Trabalho realizado na Santa Casa de Misericórdia da Bahia; Escola Bahiana de Medicina e Saúde Pública - Salvador (BA), Brasil.
1. Preceptor do Grupo de Cirurgia de Joelho da Santa Casa de Misericórdia da Bahia - Salvador (BA), Brasil.
2. Professor Adjunto Doutor da Escola Bahiana de Medicina e Saúde Pública - EBMSP - Salvador (BA), Brasil.
3. Residentes da Santa Casa de Misericórdia da Bahia - Salvador (BA), Brasil.
Endereço para correspondência: Prof. Marcos Almeida Matos, Rua da Ilha, 378, Casa 21 - Itapuã - 41750-080 - Salvador (BA), Brasil. E-mail: malmeidamatos@ig.com.br

INTRODUÇÃO

O ligamento cruzado anterior (LCA) é responsável por cerca de 85% da estabilização anterior do joelho(1). Sua lesão geralmente está associada a hemartrose, lesão meniscal, condral e capsuloligamentares(2-9). Após a ruptura do LCA, ocorre sobrecarga mecânica de outras estruturas internas do joelho que funcionam como estabilizadores secundários, a exemplo do corno posterior do menisco medial(10-11). Essa sobrecarga, ao longo do tempo, pode ser fator desencadeante de novas lesões associadas à instabilidade anterior do joelho.

Daniel et al documentaram as alterações radiográficas que surgem em joelhos com insuficiência do LCA muito tempo após a lesão inicial(6). Porém, há trabalhos que buscaram correlacionar as lesões condrais e/ou meniscais com a instabilidade anterior, o que produziria aumento dessas lesões com o passar do tempo(7).

O objetivo de nosso trabalho é verificar se há aumento na freqüência de outras lesões articulares associadas à ruptura do LCA em função do tempo de instabilidade anterior do joelho.

MÉTODOS

Foi realizado estudo clínico retrospectivo que incluiu pacientes atendidos no Ambulatório de Joelho da Santa Casa de Misericórdia da Bahia/Escola Bahiana de Medicina e Saúde Pública no período de março de 2001 a abril de 2003. Obtevese consentimento pós-informação dos pacientes e/ou responsáveis, sendo que o estudo foi aprovado pela Comissão de Ética em Pesquisa do Hospital.

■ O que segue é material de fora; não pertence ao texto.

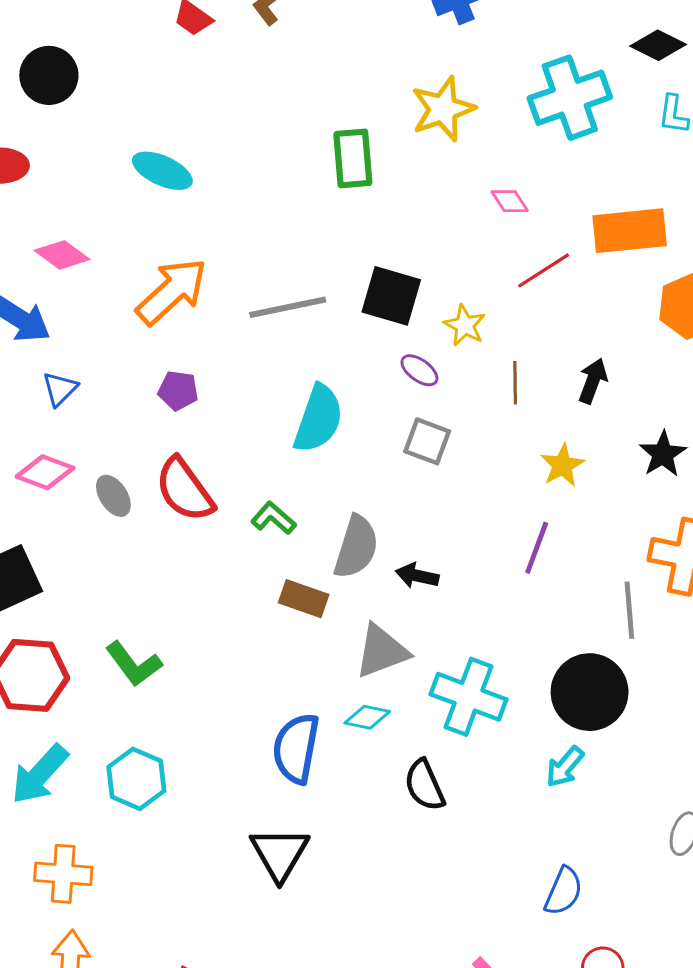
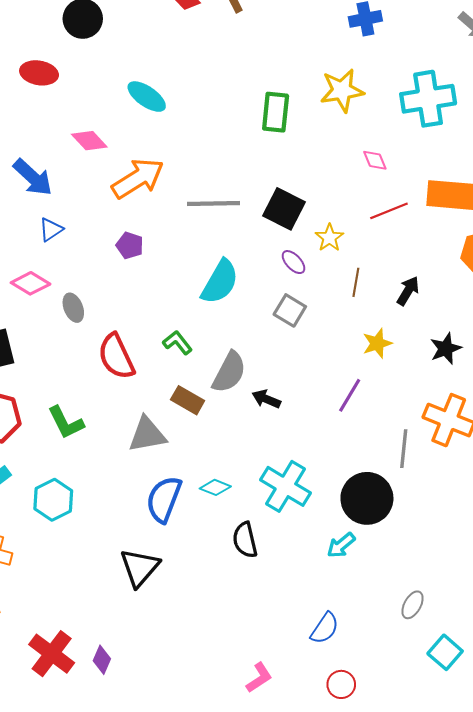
pink diamond: (62, 255) -> (89, 141), moved
red semicircle: (185, 490) -> (116, 356), moved
gray triangle: (382, 651) -> (147, 435), moved

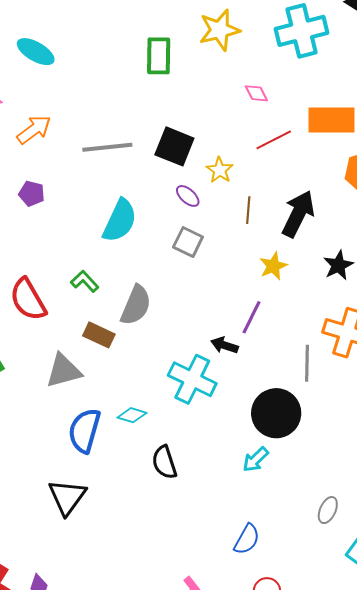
orange arrow: (138, 178) -> (34, 130), size x0.7
black arrow: (408, 291) -> (298, 214), size x1.6
black arrow: (266, 399) -> (225, 345), moved
cyan cross: (285, 486) -> (192, 379), moved

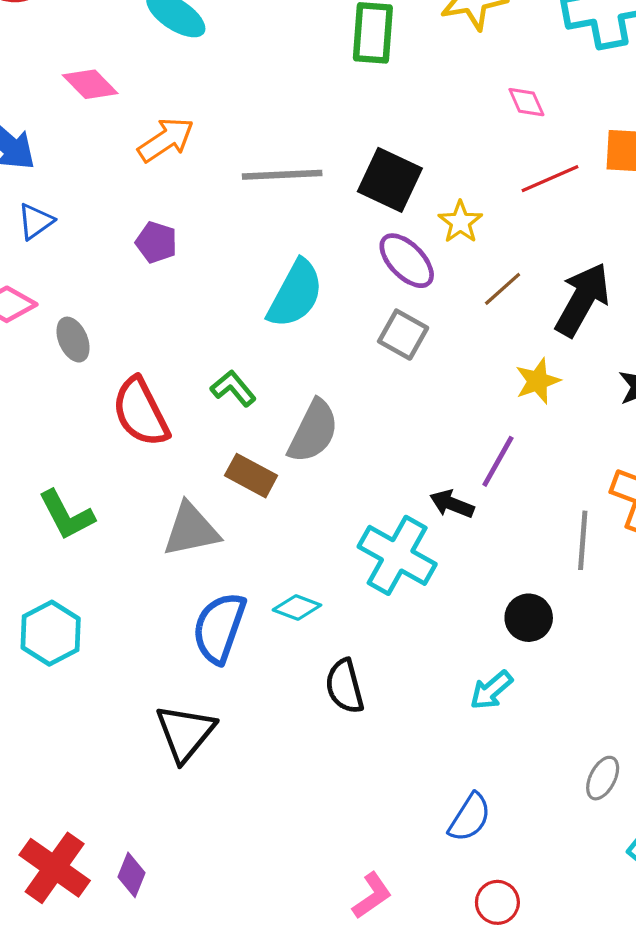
purple ellipse: (188, 196) -> (407, 261), size x1.5
brown line: (248, 210) -> (503, 289), turned 40
black circle: (276, 413) -> (529, 618), size x0.6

A casuística constou de 46 pacientes com lesão do LCA. Os critérios de inclusão foram: 1) história de instabilidade anterior sintomática do joelho; 2) teste de Lachman positivo; 3) teste de Pivot Shift positivo e 4) teste da gaveta anterior positivo. Os critérios de exclusão foram: 1) pacientes operados previamente para reconstrução do LCA e 2) evidência de lesão do ligamento cruzado posterior (LCP) com teste da gaveta posterior positivo.

A idade dos pacientes variou de 16 a 43 anos, com média de 24 anos; 44 pacientes (96%) eram do sexo masculino e dois (4%), do feminino. O joelho direito foi acometido em 24 casos (52%) e o esquerdo em 22 (48%).

As atividades realizadas pelos pacientes no momento do trauma foram: futebol (30 casos - 65,2 %), voleibol (três ca-sos - 6,5%), capoeira (dois casos - 4,3%), queda de altura (dois casos - 4%), basquete (dois casos - 4,3%), outras atividades (sete casos - 15,2%). O mecanismo do trauma foi classificado como pivot com contato em 12 casos (26%) e pivot sem contato em 34 (74%).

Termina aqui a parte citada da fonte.